MEDICINE GENETICS : Muscular Dystrophy Advance Reported
For the second time in three weeks, researchers have reported promising results in humans with a proposed new genetic therapy for Duchenne muscular dystrophy.
At a Wednesday press conference, a Canadian researcher said that the unusual therapy has been found to be both safe and feasible in tests on three young boys, but that it is too early to tell if the treatment is effective in reversing the course of the disease.
The new therapy involves injecting healthy muscle cells alongside diseased muscles. Experiments in animals suggest that the injected cells will fuse with the patient’s muscle cells and cause them to produce a protein that is missing in victims of the degenerative disease.
Three weeks ago, neurologist Peter J. Law of the University of Tennessee reported that the therapy led to the production of the missing protein in a small toe muscle of a 12-year-boy with the disease--the first time that any form of genetic therapy has been shown to work in humans.
The new findings announced by neurologist George Karpati of the Montreal Neurological Institute represent a significant step beyond Law’s results, experts said, because the muscle he studied--the biceps of the arm--is 30 times as large as the toe muscle and requires the injection of a much larger number of cells, as many as 60 million.

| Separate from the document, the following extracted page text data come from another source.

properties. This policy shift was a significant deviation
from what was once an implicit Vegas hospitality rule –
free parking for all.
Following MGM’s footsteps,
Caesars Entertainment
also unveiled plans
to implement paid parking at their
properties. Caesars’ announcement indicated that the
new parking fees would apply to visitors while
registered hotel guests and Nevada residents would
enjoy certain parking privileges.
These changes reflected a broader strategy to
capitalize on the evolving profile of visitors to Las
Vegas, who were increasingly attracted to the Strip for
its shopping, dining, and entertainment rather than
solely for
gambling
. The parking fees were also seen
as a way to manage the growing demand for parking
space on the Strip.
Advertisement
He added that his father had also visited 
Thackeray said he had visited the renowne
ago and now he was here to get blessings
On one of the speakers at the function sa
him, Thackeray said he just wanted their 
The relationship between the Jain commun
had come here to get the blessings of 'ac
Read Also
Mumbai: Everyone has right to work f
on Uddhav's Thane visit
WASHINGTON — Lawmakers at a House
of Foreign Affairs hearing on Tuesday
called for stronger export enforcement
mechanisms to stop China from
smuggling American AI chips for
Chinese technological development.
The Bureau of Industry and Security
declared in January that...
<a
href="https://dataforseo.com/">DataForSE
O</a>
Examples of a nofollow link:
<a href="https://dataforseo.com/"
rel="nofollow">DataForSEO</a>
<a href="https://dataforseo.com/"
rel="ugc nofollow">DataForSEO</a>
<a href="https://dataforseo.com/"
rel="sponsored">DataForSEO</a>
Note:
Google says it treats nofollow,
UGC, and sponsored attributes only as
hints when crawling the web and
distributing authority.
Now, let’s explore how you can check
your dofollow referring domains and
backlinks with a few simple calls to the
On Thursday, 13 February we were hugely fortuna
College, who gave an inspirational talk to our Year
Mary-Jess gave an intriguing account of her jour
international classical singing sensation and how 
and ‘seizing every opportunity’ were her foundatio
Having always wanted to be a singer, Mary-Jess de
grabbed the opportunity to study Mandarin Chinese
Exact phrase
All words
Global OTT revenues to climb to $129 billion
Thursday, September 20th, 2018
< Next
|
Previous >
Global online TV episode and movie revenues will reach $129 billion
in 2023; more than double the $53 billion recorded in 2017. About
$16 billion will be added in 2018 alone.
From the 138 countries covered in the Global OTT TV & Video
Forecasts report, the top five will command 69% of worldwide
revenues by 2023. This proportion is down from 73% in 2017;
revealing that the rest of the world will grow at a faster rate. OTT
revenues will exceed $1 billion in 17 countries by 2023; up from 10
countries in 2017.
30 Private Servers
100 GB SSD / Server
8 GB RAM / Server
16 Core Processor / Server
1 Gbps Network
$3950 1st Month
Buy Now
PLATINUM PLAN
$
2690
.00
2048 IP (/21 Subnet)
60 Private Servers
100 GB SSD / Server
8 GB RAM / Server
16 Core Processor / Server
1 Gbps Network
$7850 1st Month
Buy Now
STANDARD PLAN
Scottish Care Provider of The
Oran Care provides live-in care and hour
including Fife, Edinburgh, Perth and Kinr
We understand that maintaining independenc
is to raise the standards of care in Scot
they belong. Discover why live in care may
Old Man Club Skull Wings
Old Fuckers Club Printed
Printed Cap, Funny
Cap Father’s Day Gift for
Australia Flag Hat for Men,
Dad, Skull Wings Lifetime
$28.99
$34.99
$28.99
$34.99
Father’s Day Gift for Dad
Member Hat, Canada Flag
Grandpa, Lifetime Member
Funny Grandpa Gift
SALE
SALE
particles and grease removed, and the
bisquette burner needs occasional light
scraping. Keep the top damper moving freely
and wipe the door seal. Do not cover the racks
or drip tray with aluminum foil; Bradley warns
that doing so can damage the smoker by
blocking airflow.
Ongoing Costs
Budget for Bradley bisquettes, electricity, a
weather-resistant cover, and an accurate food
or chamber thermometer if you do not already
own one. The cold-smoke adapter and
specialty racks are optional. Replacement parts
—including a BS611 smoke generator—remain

Wednesday’s confirmation of the earlier results “gives us cause to be optimistic” about the success of the therapy, said pediatric neurologist Leon I. Charash, chairman of the Muscular Dystrophy Assn.’s medical advisory committee, “but it is still very early in the game.”
But Karpati refused to reveal whether the treated muscles were producing the missing protein. “We don’t want to make any premature statements about efficacy of the therapy because we don’t want to raise false hopes,” he said. But Karpati is optimistic that the treatment will be found to be effective, and he is laying the groundwork for studies in which the healthy cells will be fused with more vital muscles, such as those that control breathing.
Meanwhile, researchers in San Francisco plan to begin human trials of the new therapy in August or September, and a separate group in Boston will begin by the end of the year. Karpati said he hopes that his report of the safety of the procedure will stimulate other researchers to try it, thereby increasing the likelihood that an effective treatment regimen will be discovered.
About one in every 3,500 boys born in the United States has the genetic defect that causes Duchenne muscular dystrophy. Females can be carriers of the gene, but rarely contract the disorder.
The affected babies appear normal at birth, but develop a progressive weakening of the muscles that usually places them in a wheelchair by the age of 11. There is no current therapy and most die in their late teens or early 20s when the muscles that operate the heart and lungs cease functioning.
The new results are all the more surprising because it was only 2 1/2 years ago that researchers discovered the defective gene that causes Duchenne MD. The healthy gene is the blueprint for a protein, called dystrophin, that allows muscle cells to function properly.
The new therapy is possible because each muscle cell, unlike cells elsewhere in the body, has hundreds to thousands of nuclei, each with its own genetic information. Muscle tissue also contains immature cells, called myoblasts, that can fuse with existing muscle cells, insert their own healthy nuclei and cause the muscles to regenerate.
Karpati has so far treated three boys 6 to 8. In each case, he isolated about 10,000 healthy myoblasts from the boy’s father and grew them in the laboratory until he had obtained more than 60 million.
He then made a series of 55 injections along the biceps in one arm of each boy, injecting about 1 million cells at each site. An equal number of sham injections of salt water were made along the biceps of the opposite arm as a control.
Karpati noted that critics of the procedure argued that there were many possible deleterious effects that could be caused by the procedure, including rejection, infection, hemorrhage, scarring, prolonged pain and so forth. “None of these things happened,” he said.